REQUIRED WORK => Tally the lines below containing "ähnlich" and report only the total.

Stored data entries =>
= Beginning of Section =
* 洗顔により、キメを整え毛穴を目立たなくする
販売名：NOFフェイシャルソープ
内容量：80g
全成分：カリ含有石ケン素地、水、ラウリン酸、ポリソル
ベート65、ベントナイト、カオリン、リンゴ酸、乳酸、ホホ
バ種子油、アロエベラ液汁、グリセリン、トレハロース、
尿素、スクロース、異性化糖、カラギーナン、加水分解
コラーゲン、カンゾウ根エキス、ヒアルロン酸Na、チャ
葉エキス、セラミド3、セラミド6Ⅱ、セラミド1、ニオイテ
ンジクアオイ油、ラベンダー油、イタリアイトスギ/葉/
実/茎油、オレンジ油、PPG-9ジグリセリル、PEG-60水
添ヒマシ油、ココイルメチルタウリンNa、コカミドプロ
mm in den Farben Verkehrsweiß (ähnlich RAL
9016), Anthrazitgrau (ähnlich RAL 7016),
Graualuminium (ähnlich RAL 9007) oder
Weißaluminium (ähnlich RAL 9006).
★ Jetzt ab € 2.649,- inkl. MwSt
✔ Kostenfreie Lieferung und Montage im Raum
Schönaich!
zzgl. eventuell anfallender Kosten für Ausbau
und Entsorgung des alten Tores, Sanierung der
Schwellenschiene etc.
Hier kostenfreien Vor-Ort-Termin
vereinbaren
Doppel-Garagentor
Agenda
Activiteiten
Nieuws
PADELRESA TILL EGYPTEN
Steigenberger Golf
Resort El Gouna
= End of Section =
= Beginning of Section =
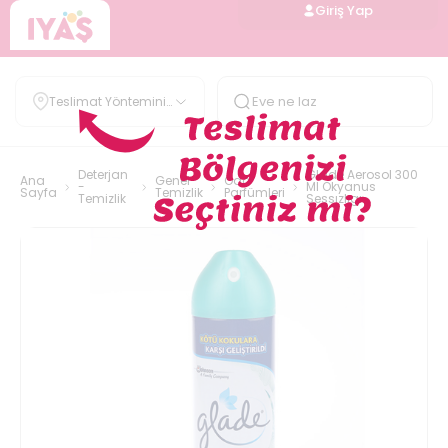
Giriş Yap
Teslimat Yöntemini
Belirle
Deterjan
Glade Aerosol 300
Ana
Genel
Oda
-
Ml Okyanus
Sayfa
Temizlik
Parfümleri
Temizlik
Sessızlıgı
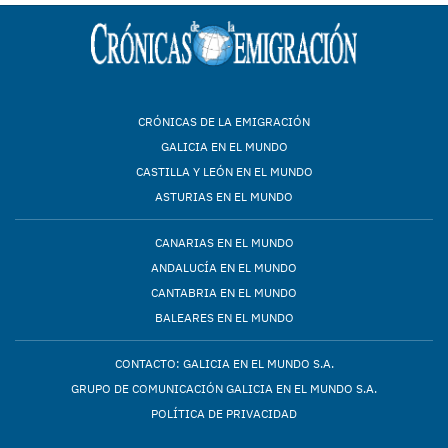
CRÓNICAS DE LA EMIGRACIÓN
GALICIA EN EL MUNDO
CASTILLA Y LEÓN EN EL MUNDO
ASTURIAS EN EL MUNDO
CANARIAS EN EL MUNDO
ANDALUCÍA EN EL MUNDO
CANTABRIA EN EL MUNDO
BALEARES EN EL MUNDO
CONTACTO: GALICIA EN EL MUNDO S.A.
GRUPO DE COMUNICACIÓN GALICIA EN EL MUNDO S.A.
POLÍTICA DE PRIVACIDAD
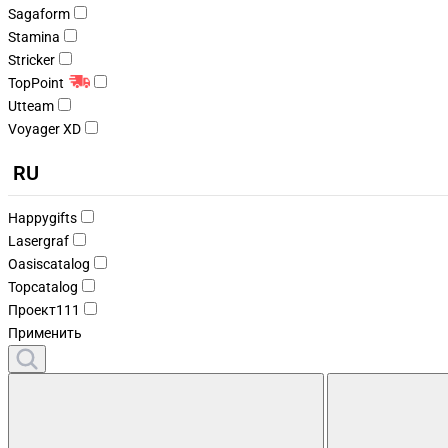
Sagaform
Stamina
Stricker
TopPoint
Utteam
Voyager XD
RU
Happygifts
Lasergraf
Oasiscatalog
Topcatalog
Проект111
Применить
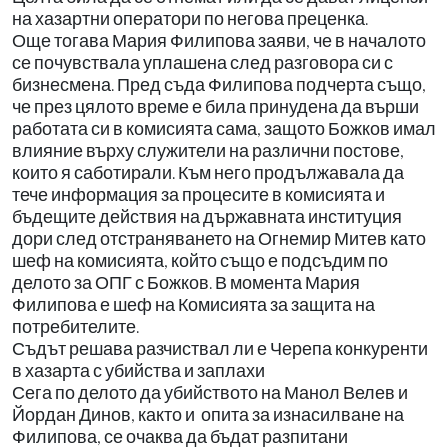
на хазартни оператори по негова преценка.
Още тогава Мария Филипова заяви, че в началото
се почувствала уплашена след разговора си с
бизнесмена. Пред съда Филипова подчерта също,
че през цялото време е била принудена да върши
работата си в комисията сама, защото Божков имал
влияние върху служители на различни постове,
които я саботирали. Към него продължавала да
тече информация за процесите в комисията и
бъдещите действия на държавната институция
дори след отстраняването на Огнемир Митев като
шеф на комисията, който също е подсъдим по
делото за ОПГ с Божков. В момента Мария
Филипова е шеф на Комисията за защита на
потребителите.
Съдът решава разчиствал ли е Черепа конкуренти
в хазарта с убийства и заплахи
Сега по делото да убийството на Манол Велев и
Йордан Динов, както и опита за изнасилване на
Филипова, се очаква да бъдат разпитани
= End of Section =
PROBLEM SOLUTION => 4